Les blessures invisibles
Tout semble normal, tout semble aller bien, elles ne se voient pas, elles sont tapies bien au fond de la crypte, c'est un bourdonnement incessant qui nous taraude à chaque instant, la cicatrice est mince, tenu, peut craquer au moindre sursaut de l'âme faisant resurgir la plaie béante qu'on ne veut peut-être pas vraiment guérir ?
Il y a la souffrance celle qui aide à vivre et saccage ce vivre, mais elle est là, elle fait mal, souffre, déchire, écartèle, le coeur est à vif, béant et saigne, presque sans répit. Cette souffrance nous rend vivant, encore de ce côté, même si un seul petit pas pourrait nous emmener ou nous emporter dans l'autre... Il faut le temps, du temps, un temps singulier, qui n'est pas linéaire, qui est ou pas, qui dure ou pas, le temps qu'il faut, qu'il nous est nécessaire...
Puis peu à peu, presque subrepticement vient le temps du chagrin.
A pas de loup....
Le temps du chagrin...
Une silhouette qui s'estompe..
Une voix qui se fond dans le silence
Des sons qui résonnent dans l'ombre...
Des images, un sourire, un regard
On s'accroche, on tente de retenir.
On espère
Mais quoi ?
Il y a la vie, mais pas l'oubli, il y a dans nos coeurs ces instants qui ont été et ne sont plus, une vie de nous, de notre vie d'un autre temps. Il n'y a pas d'oubli, même si l'image devient floue et la voix lointaine, un pâle écho, mais il est là, frèle et tenu. Il fait partie de nous, incorporé à jamais.
Et il faut vivre, reprendre la route, choisir un chemin, avancer, vivre avec la promesse de ne pas oublier tout en acceptant de semer sur sa route des bribes d'avant, petits cailloux coincés dans notre mémoire qui font venir les larmes, la tristesse, l'ennui ; ce je ne sais quoi qui fait que nous nous sentons fragiles, vulnérables, usés, épuisés, à bout de force et dans la non vie. Non envie.
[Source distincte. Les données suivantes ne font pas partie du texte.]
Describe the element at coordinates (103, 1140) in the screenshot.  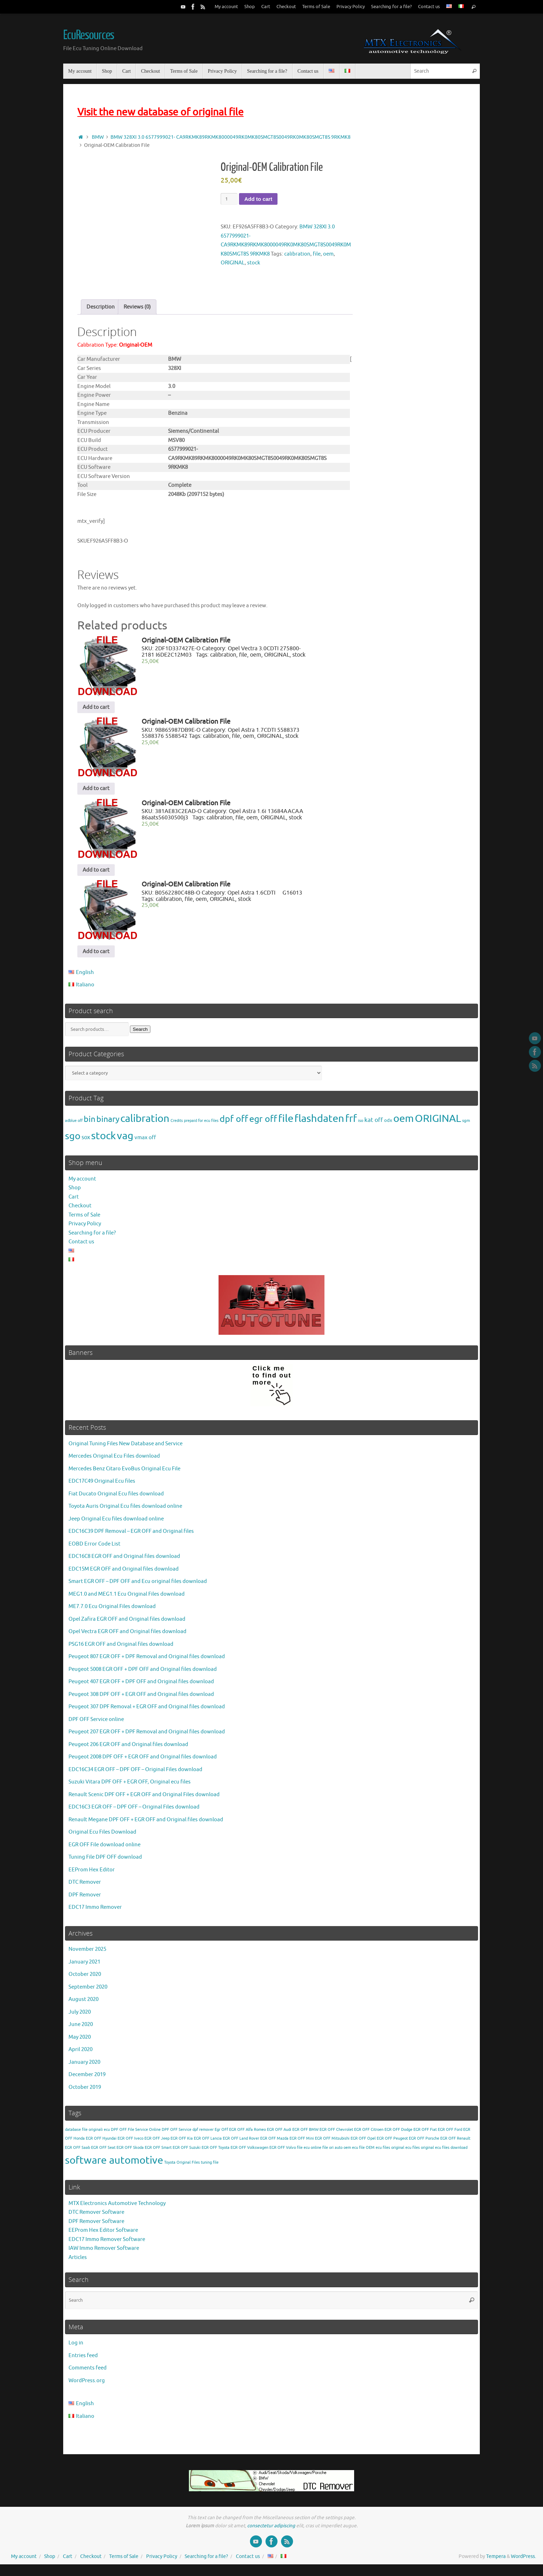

Parfois l'orage éclate, terrible et soudain, c'est une volée de larmes et de cris terrifiants au beau milieu d'une nuit d'insomnie, une journée sans soleil qui crève les nuages. La plaie s'ouvre à nouveau, béante elle laisse s'échapper le sang de la douleur, et les larmes. Traces ineffaçables surgissant du passé qu'on croyait révolu.
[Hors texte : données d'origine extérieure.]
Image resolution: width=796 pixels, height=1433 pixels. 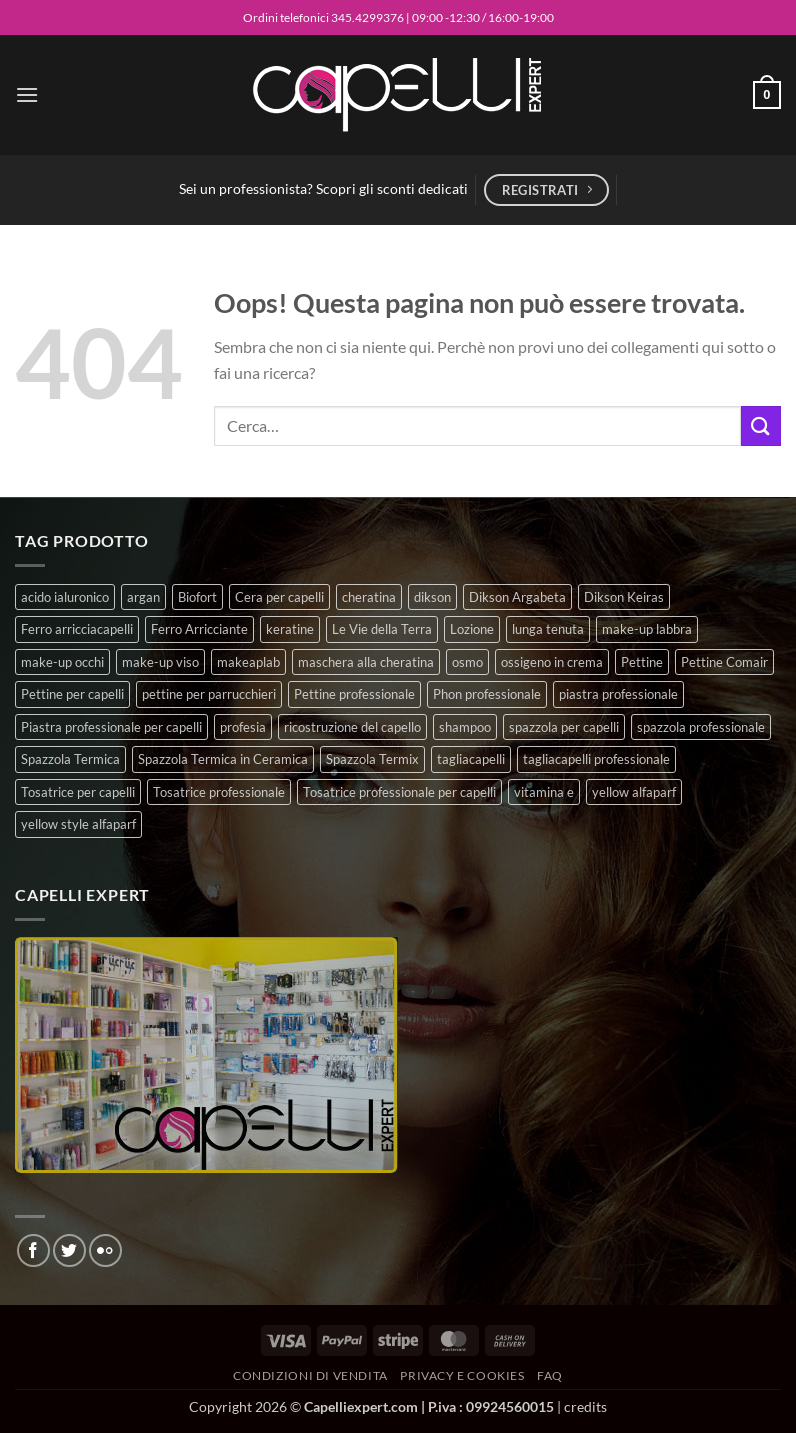 I want to click on argan [argan (3 prodotti)], so click(x=143, y=597).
Puis un jour on se tient debout, on tient de debout, on vacille un peu, mais on se redresse, on se sent fort, on retrouve le sang de l'énergie. Alors on se lève et on fait face à ses fantômes, sans bruit, sans heurts et sans pleurs, on les accueille en la demeure. Un jour on fait face à soi même à cette partie de soi malheureuse, ce moi abandonné, laissé pour compte au seuil de notre âme tant il nous faisait peur. A présent, il n'y a plus de peur, on accepte que c'est ainsi, de souffrir, avoir de la peine, du chagrin est légitime, que nous avons ce droit, et on s'autorise. On accepte de s'aimer comme ça. Car nous sommes aussi ça. Mais pas seulement ça.
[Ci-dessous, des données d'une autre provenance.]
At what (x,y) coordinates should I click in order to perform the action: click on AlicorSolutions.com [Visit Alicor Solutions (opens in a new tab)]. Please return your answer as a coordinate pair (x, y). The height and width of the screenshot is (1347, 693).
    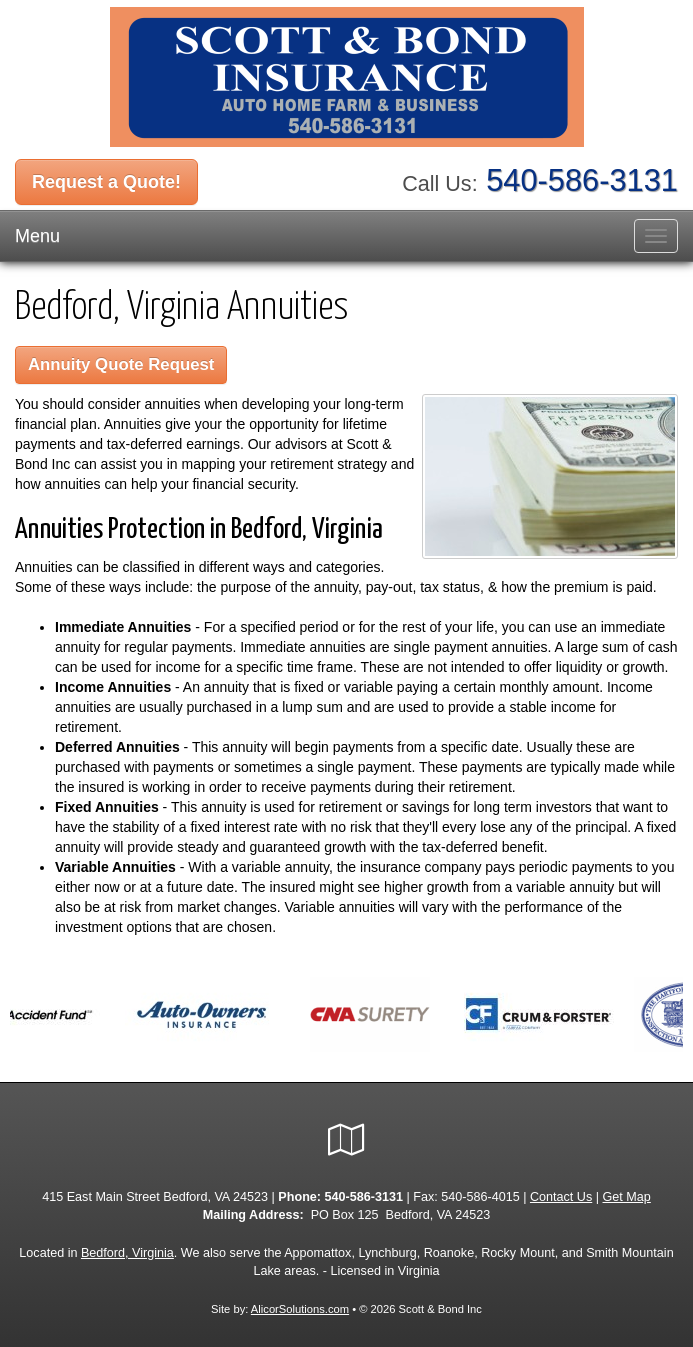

Alors on retourne, on fait le voyage à l'envers
On retourne dans sa mémoire
Et là on regarde
On voit tout en face encore,
Comme une rafale
Mais cette fois c'est moi qui décide
De revivre, de revoir, de ne pas fuir.
Ce jour là arrive, il faut du temps, de la patience, des larmes, de la peur et des pleurs
Il faut attendre longtemps et parfois même cesser d'y croire
Se dire que c'est fichu, que c'est perdu
Se demander aussi pourquoi on est là ?
Mais on y est.
C'est le plus important.
On est arrivé là, alors il faut avancer, encore
Juste encore un peu.
Pour vivre encore, espérer encore...
Avec ça, peut-être, mais avec et ce n’est pas rien.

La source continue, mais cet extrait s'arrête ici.